Жизнь и судьба Василия Гроссмана • Прощание
Шрифт:
Думается, что один из самых серьезных уроков, выводов для себя как редактор и вообще как человек, живущий в литературе, живущий ее интересами, ее вопросами, я сделал следующий: что очень часто мы не можем оценивать признаки произведения как бы собственно литературные, не беря их в связи с идейной основой этого произведения, ибо, как уже сказал сейчас, совершенно ясно, что уток соответствует этой основе. Он по ней.
Когда я увидел черты того, что можно назвать эпигонством, черты того усиленно поднятого равнения на «Войну и мир», конечно, с одной стороны, они претили мне тем, что выражали собой определенную претенциозность, непомерную, несоразмерную с силами роста, но я оценивал их как явление невинное, как дань какой-то поре ученичества, когда писатель, находящийся под огромным влиянием великого художника страны, не в силах освободиться от каких-то черт стиля самого великого художника. Их было много. По совету редакции они были убраны, но это не спасает. Автор строит свое повествование в соответствии с великим
Василий Гроссман не дал себе труда задуматься над этими ошибками. А ведь это те же самые ошибки, которые четко отмечались в статье Ермилова по поводу пьесы «Если верить пифагорейцам». Василий Гроссман и не подумал откликнуться перед общественностью, ни в какой форме, по поводу совершенных им ошибок, в то время как в этом его романе выступили со всей очевидностью черты той же философии.

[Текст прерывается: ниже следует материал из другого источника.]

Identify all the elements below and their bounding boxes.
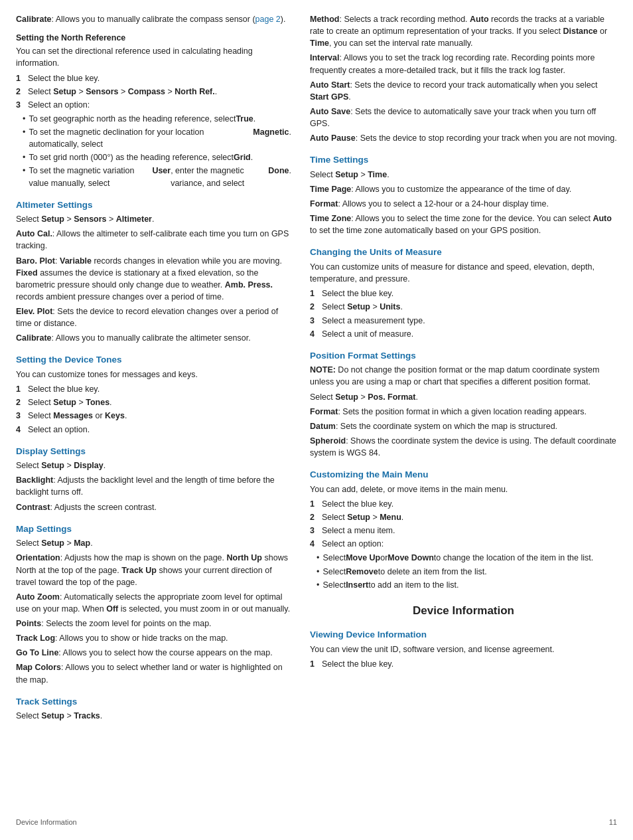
display-select: Select Setup > Display.	[16, 460, 291, 471]
north-ref-bullet-2: To set the magnetic declination for your…	[23, 126, 291, 150]
map-select: Select Setup > Map.	[16, 537, 291, 549]
north-ref-bullet-4: To set the magnetic variation value manu…	[23, 165, 291, 189]
map-go-to-line: Go To Line: Allows you to select how the…	[16, 647, 291, 659]
page-footer: Device Information 11	[16, 812, 617, 828]
map-heading: Map Settings	[16, 523, 291, 536]
time-settings-section: Time Settings Select Setup > Time. Time …	[310, 153, 617, 236]
units-steps: 1Select the blue key. 2Select Setup > Un…	[310, 288, 617, 340]
menu-bullet-3: Select Insert to add an item to the list…	[316, 579, 617, 591]
map-auto-zoom: Auto Zoom: Automatically selects the app…	[16, 591, 291, 615]
track-heading: Track Settings	[16, 695, 291, 709]
display-heading: Display Settings	[16, 445, 291, 458]
tones-step-3: 3Select Messages or Keys.	[16, 410, 291, 422]
north-ref-steps: 1Select the blue key. 2Select Setup > Se…	[16, 72, 291, 111]
menu-step-1: 1Select the blue key.	[310, 498, 617, 510]
map-section: Map Settings Select Setup > Map. Orienta…	[16, 523, 291, 686]
device-info-big-heading: Device Information	[310, 603, 617, 620]
altimeter-auto-cal: Auto Cal.: Allows the altimeter to self-…	[16, 228, 291, 252]
position-heading: Position Format Settings	[310, 349, 617, 363]
menu-bullet-2: Select Remove to delete an item from the…	[316, 566, 617, 578]
track-section: Track Settings Select Setup > Tracks.	[16, 695, 291, 722]
display-section: Display Settings Select Setup > Display.…	[16, 445, 291, 513]
altimeter-heading: Altimeter Settings	[16, 199, 291, 212]
units-step-3: 3Select a measurement type.	[310, 315, 617, 327]
north-ref-bullet-3: To set grid north (000°) as the heading …	[23, 151, 291, 163]
north-ref-step-3: 3Select an option:	[16, 99, 291, 111]
north-ref-step-2: 2Select Setup > Sensors > Compass > Nort…	[16, 86, 291, 98]
calibrate-compass-line: Calibrate: Allows you to manually calibr…	[16, 13, 291, 25]
left-column: Calibrate: Allows you to manually calibr…	[16, 13, 291, 827]
main-menu-section: Customizing the Main Menu You can add, d…	[310, 468, 617, 591]
display-backlight: Backlight: Adjusts the backlight level a…	[16, 474, 291, 498]
tones-step-1: 1Select the blue key.	[16, 383, 291, 395]
position-section: Position Format Settings NOTE: Do not ch…	[310, 349, 617, 459]
main-menu-desc: You can add, delete, or move items in th…	[310, 483, 617, 495]
position-spheroid: Spheroid: Shows the coordinate system th…	[310, 435, 617, 459]
menu-step-4: 4Select an option:	[310, 538, 617, 550]
north-ref-step-1: 1Select the blue key.	[16, 72, 291, 84]
map-points: Points: Selects the zoom level for point…	[16, 618, 291, 630]
main-menu-bullets: Select Move Up or Move Down to change th…	[316, 552, 617, 590]
calibrate-label: Calibrate	[16, 15, 52, 24]
calibrate-desc: : Allows you to manually calibrate the c…	[52, 15, 255, 24]
auto-pause-text: Auto Pause: Sets the device to stop reco…	[310, 132, 617, 144]
units-section: Changing the Units of Measure You can cu…	[310, 246, 617, 339]
view-step-1: 1Select the blue key.	[310, 658, 617, 670]
display-contrast: Contrast: Adjusts the screen contrast.	[16, 501, 291, 513]
time-format-text: Format: Allows you to select a 12-hour o…	[310, 198, 617, 210]
units-step-1: 1Select the blue key.	[310, 288, 617, 299]
altimeter-calibrate: Calibrate: Allows you to manually calibr…	[16, 332, 291, 344]
auto-save-text: Auto Save: Sets the device to automatica…	[310, 106, 617, 129]
track-method: Method: Selects a track recording method…	[310, 13, 617, 144]
auto-start-text: Auto Start: Sets the device to record yo…	[310, 79, 617, 103]
map-colors: Map Colors: Allows you to select whether…	[16, 661, 291, 685]
footer-right-text: 11	[609, 817, 617, 828]
main-menu-heading: Customizing the Main Menu	[310, 468, 617, 481]
north-reference-section: Setting the North Reference You can set …	[16, 32, 291, 189]
menu-bullet-1: Select Move Up or Move Down to change th…	[316, 552, 617, 564]
main-menu-steps: 1Select the blue key. 2Select Setup > Me…	[310, 498, 617, 550]
interval-text: Interval: Allows you to set the track lo…	[310, 52, 617, 76]
altimeter-baro-plot: Baro. Plot: Variable records changes in …	[16, 255, 291, 303]
tones-step-4: 4Select an option.	[16, 424, 291, 436]
right-column: Method: Selects a track recording method…	[310, 13, 617, 827]
position-datum: Datum: Sets the coordinate system on whi…	[310, 420, 617, 432]
device-info-section: Device Information Viewing Device Inform…	[310, 603, 617, 670]
view-device-desc: You can view the unit ID, software versi…	[310, 643, 617, 655]
position-note: NOTE: Do not change the position format …	[310, 364, 617, 388]
time-page-text: Time Page: Allows you to customize the a…	[310, 183, 617, 195]
map-orientation: Orientation: Adjusts how the map is show…	[16, 552, 291, 588]
north-ref-desc: You can set the directional reference us…	[16, 45, 291, 69]
calibrate-end: ).	[281, 15, 286, 24]
menu-step-2: 2Select Setup > Menu.	[310, 511, 617, 523]
device-tones-heading: Setting the Device Tones	[16, 353, 291, 367]
view-device-steps: 1Select the blue key.	[310, 658, 617, 670]
menu-step-3: 3Select a menu item.	[310, 525, 617, 537]
north-ref-bullet-1: To set geographic north as the heading r…	[23, 113, 291, 125]
units-step-4: 4Select a unit of measure.	[310, 328, 617, 340]
altimeter-select: Select Setup > Sensors > Altimeter.	[16, 213, 291, 225]
units-desc: You can customize units of measure for d…	[310, 261, 617, 285]
altimeter-elev-plot: Elev. Plot: Sets the device to record el…	[16, 305, 291, 329]
track-select: Select Setup > Tracks.	[16, 710, 291, 722]
time-settings-heading: Time Settings	[310, 153, 617, 167]
position-select: Select Setup > Pos. Format.	[310, 391, 617, 403]
calibrate-page-link[interactable]: page 2	[255, 15, 281, 24]
time-settings-select: Select Setup > Time.	[310, 169, 617, 181]
altimeter-section: Altimeter Settings Select Setup > Sensor…	[16, 199, 291, 345]
view-device-heading: Viewing Device Information	[310, 628, 617, 641]
time-zone-text: Time Zone: Allows you to select the time…	[310, 212, 617, 236]
units-step-2: 2Select Setup > Units.	[310, 301, 617, 313]
north-ref-heading: Setting the North Reference	[16, 32, 291, 44]
device-tones-section: Setting the Device Tones You can customi…	[16, 353, 291, 435]
method-text: Method: Selects a track recording method…	[310, 13, 617, 49]
tones-step-2: 2Select Setup > Tones.	[16, 396, 291, 408]
units-heading: Changing the Units of Measure	[310, 246, 617, 259]
position-format: Format: Sets the position format in whic…	[310, 406, 617, 418]
device-tones-steps: 1Select the blue key. 2Select Setup > To…	[16, 383, 291, 436]
device-tones-desc: You can customize tones for messages and…	[16, 369, 291, 380]
footer-left-text: Device Information	[16, 817, 77, 828]
north-ref-bullets: To set geographic north as the heading r…	[23, 113, 291, 189]
map-track-log: Track Log: Allows you to show or hide tr…	[16, 632, 291, 644]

Как это сочетается с эпигонством? Автор желает отождествлять нашу действительность с действительностью уже бывшей. Это согласно с его концепцией: «Все на свете повторяется», так есть и так будет. Была Отечественная война 1812 года, была и теперь. Были тогда офицеры и рядовые, есть они и теперь; было тогда народное сопротивление, есть и сейчас. И хотя я не могу отказать Гроссману в общепатриотическом настроении, но, с другой стороны, чувствуется, что человеку как бы не хочется видеть те изменения и исторические перемены, которые произошли в нашей стране, и как это отразилось на психологическом строе наших людей. Ничего не меняется: были люди «хорошие», и люди «плохие», и сейчас это есть, и так и будет во веки веков…
Почему он в центр ставит семью, семейную хронику? Ему важно, чтобы роман имел семейную основу, чтобы были Ростовы и Волконские. У них, правда, другая фамилия, изменен быт, они разговаривают по телефону, но все равно все сводится к нерушимой ячейке общества, к семье. И семья Шапошниковых представляется автору такой ячейкой общества. И судьбы семей как бы отождествляются, он прослеживает это последовательно, до эпилога.

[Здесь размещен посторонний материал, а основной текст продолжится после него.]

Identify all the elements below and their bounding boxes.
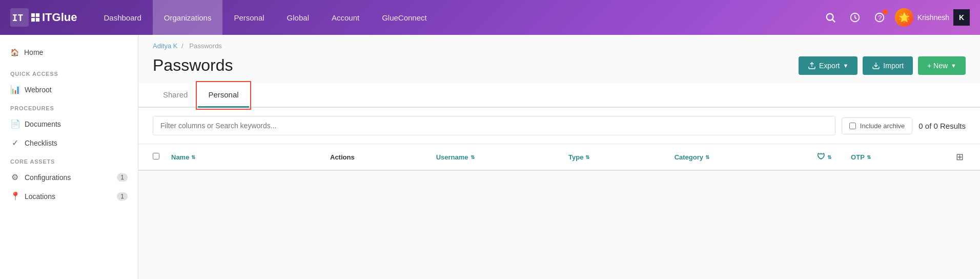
layout: 🏠 Home Quick Access 📊 Webroot Procedures… <box>0 35 980 279</box>
col-header-type[interactable]: Type ⇅ <box>568 153 675 161</box>
select-all-checkbox-container <box>153 152 171 162</box>
include-archive-checkbox[interactable] <box>849 123 856 129</box>
locations-label: Locations <box>25 192 112 201</box>
select-all-checkbox[interactable] <box>153 153 159 160</box>
pin-icon: 📍 <box>10 191 19 201</box>
user-initial: K <box>953 9 970 26</box>
breadcrumb-separator: / <box>181 42 185 50</box>
import-icon <box>872 62 880 70</box>
documents-label: Documents <box>25 120 128 128</box>
svg-rect-2 <box>31 13 35 17</box>
type-sort-icon: ⇅ <box>585 154 589 160</box>
export-button[interactable]: Export ▼ <box>799 56 858 75</box>
svg-text:?: ? <box>878 14 882 22</box>
col-header-category[interactable]: Category ⇅ <box>675 153 798 161</box>
export-dropdown-arrow: ▼ <box>843 63 848 69</box>
name-sort-icon: ⇅ <box>191 154 195 160</box>
svg-text:IT: IT <box>12 12 24 23</box>
notification-badge <box>883 9 888 14</box>
core-assets-label: Core Assets <box>0 152 138 168</box>
breadcrumb: Aditya K / Passwords <box>138 35 980 50</box>
header-actions: Export ▼ Import + New ▼ <box>799 56 966 75</box>
avatar: 🌟 <box>895 8 913 27</box>
bar-chart-icon: 📊 <box>10 85 19 94</box>
help-icon[interactable]: ? <box>870 8 889 27</box>
home-icon: 🏠 <box>10 48 19 56</box>
nav-account[interactable]: Account <box>320 0 371 35</box>
col-header-name[interactable]: Name ⇅ <box>171 153 330 161</box>
svg-rect-4 <box>31 18 35 22</box>
configurations-badge: 1 <box>117 173 128 182</box>
locations-badge: 1 <box>117 192 128 201</box>
main-content: Aditya K / Passwords Passwords Export ▼ <box>138 35 980 279</box>
filter-input[interactable] <box>153 116 835 135</box>
user-area[interactable]: 🌟 Krishnesh K <box>895 8 970 27</box>
nav-personal[interactable]: Personal <box>222 0 275 35</box>
sidebar-item-locations[interactable]: 📍 Locations 1 <box>0 187 138 206</box>
svg-point-6 <box>826 14 833 21</box>
sidebar-item-webroot[interactable]: 📊 Webroot <box>0 80 138 99</box>
nav-links: Dashboard Organizations Personal Global … <box>92 0 821 35</box>
page-title: Passwords <box>153 56 233 75</box>
include-archive-label[interactable]: Include archive <box>860 122 905 130</box>
import-label: Import <box>883 62 904 70</box>
export-label: Export <box>819 62 840 70</box>
columns-button[interactable]: ⊞ <box>954 150 966 164</box>
sidebar-item-documents[interactable]: 📄 Documents <box>0 114 138 133</box>
sidebar: 🏠 Home Quick Access 📊 Webroot Procedures… <box>0 35 138 279</box>
svg-rect-5 <box>36 18 39 22</box>
nav-dashboard[interactable]: Dashboard <box>92 0 152 35</box>
page-header: Passwords Export ▼ <box>138 50 980 83</box>
tab-personal[interactable]: Personal <box>198 83 249 108</box>
svg-line-7 <box>832 19 835 22</box>
col-header-columns[interactable]: ⊞ <box>939 150 966 164</box>
document-icon: 📄 <box>10 119 19 129</box>
new-label: + New <box>927 62 948 70</box>
procedures-label: Procedures <box>0 99 138 114</box>
sidebar-item-configurations[interactable]: ⚙ Configurations 1 <box>0 168 138 187</box>
breadcrumb-parent[interactable]: Aditya K <box>153 42 177 50</box>
col-header-otp[interactable]: OTP ⇅ <box>851 153 939 161</box>
user-name: Krishnesh <box>917 13 949 22</box>
col-header-shield[interactable]: 🛡 ⇅ <box>798 152 851 162</box>
col-header-actions: Actions <box>330 153 436 161</box>
include-archive-container: Include archive <box>842 117 912 134</box>
logo[interactable]: IT ITGlue <box>10 8 77 27</box>
export-icon <box>808 62 816 70</box>
results-count: 0 of 0 Results <box>918 122 966 130</box>
table-header: Name ⇅ Actions Username ⇅ Type ⇅ Categor… <box>138 144 980 171</box>
col-header-username[interactable]: Username ⇅ <box>436 153 568 161</box>
username-sort-icon: ⇅ <box>471 154 475 160</box>
import-button[interactable]: Import <box>863 56 913 75</box>
search-icon[interactable] <box>821 8 840 27</box>
checklists-label: Checklists <box>25 139 128 147</box>
shield-icon: 🛡 <box>817 152 825 162</box>
sidebar-home[interactable]: 🏠 Home <box>0 43 138 65</box>
new-button[interactable]: + New ▼ <box>918 56 966 75</box>
category-sort-icon: ⇅ <box>705 154 709 160</box>
tabs-bar: Shared Personal <box>138 83 980 108</box>
check-icon: ✓ <box>10 138 19 148</box>
configurations-label: Configurations <box>25 173 112 182</box>
gear-icon: ⚙ <box>10 172 19 182</box>
sidebar-item-checklists[interactable]: ✓ Checklists <box>0 133 138 152</box>
history-icon[interactable] <box>846 8 864 27</box>
filter-row: Include archive 0 of 0 Results <box>138 108 980 144</box>
quick-access-label: Quick Access <box>0 65 138 80</box>
nav-organizations[interactable]: Organizations <box>153 0 223 35</box>
nav-right: ? 🌟 Krishnesh K <box>821 8 970 27</box>
tab-shared[interactable]: Shared <box>153 83 198 108</box>
svg-rect-3 <box>36 13 39 17</box>
nav-global[interactable]: Global <box>276 0 320 35</box>
webroot-label: Webroot <box>25 86 128 94</box>
logo-text: ITGlue <box>42 11 77 24</box>
otp-sort-icon: ⇅ <box>867 154 871 160</box>
topnav: IT ITGlue Dashboard Organizations Person… <box>0 0 980 35</box>
shield-sort-icon: ⇅ <box>827 154 831 160</box>
new-dropdown-arrow: ▼ <box>951 63 956 69</box>
breadcrumb-current: Passwords <box>189 42 222 50</box>
home-label: Home <box>24 48 43 56</box>
nav-glueconnect[interactable]: GlueConnect <box>371 0 438 35</box>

И в этом, — я сейчас это совершенно очевидно вижу, — отдана дань его внутренней глубокой душевной концепции, которая покоится на философии неизменности мира, повторяемости его материала. Приезжал Николай Ростов с фронта с товарищем, это было накануне грозных испытаний и событий; вспомните уход Пети и сравните это с тем, что происходит с младшим Шапошниковым. Но все это, конечно, дается отличительно, в смысле бытовых подробностей, дается в соответствии с натурой. Вспомните этот, уж очень архитолстовский прием, когда в сновидение врывается кусок живой действительности. Возьмите это пьеровское «сопрягать», проснулся, а там собираются запрягать. Это у Гроссмана — как излюбленный прием.
Привожу я это для того, чтобы показать, как все это находится в согласии с самыми задушевными симпатиями и стремлениями автора. Это стало в полной мере ясно потом, при помощи критики, суровой критики, которую мы получили. Но, надо сказать по совести, совершенно прямо — критики справедливой.

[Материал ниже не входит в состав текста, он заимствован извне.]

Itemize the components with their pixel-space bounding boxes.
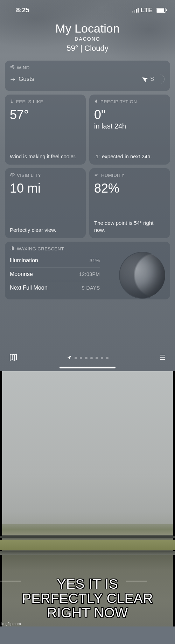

Приходится пожалеть о том, что редакция оказалась не на высоте в решении такого серьезного вопроса своей жизни. Сейчас, конечно, легче судить и рядить о том, как бы можно было поступить, предъявить более высокие требования и настоятельно все провести, как можно было бы дождаться окончания романа… Об этом приходится говорить постфактум. Но вывод сделать надо.
Что касается меня, то за последнее время в смысле работы моей в журнале она составила и предмет размышления и беседы моей с товарищами. Я считаю, что эта моя ошибка не чисто эпизодического характера, проскочившая случайно в отсутствие редактора. Это ошибка другого свойства, она и во времени и пространстве заполняется очень широко. И в этом смысле, может быть, за нее дорого заплачено, но необходимую школу здесь редактору, да и его товарищам по редакции, пришлось пройти.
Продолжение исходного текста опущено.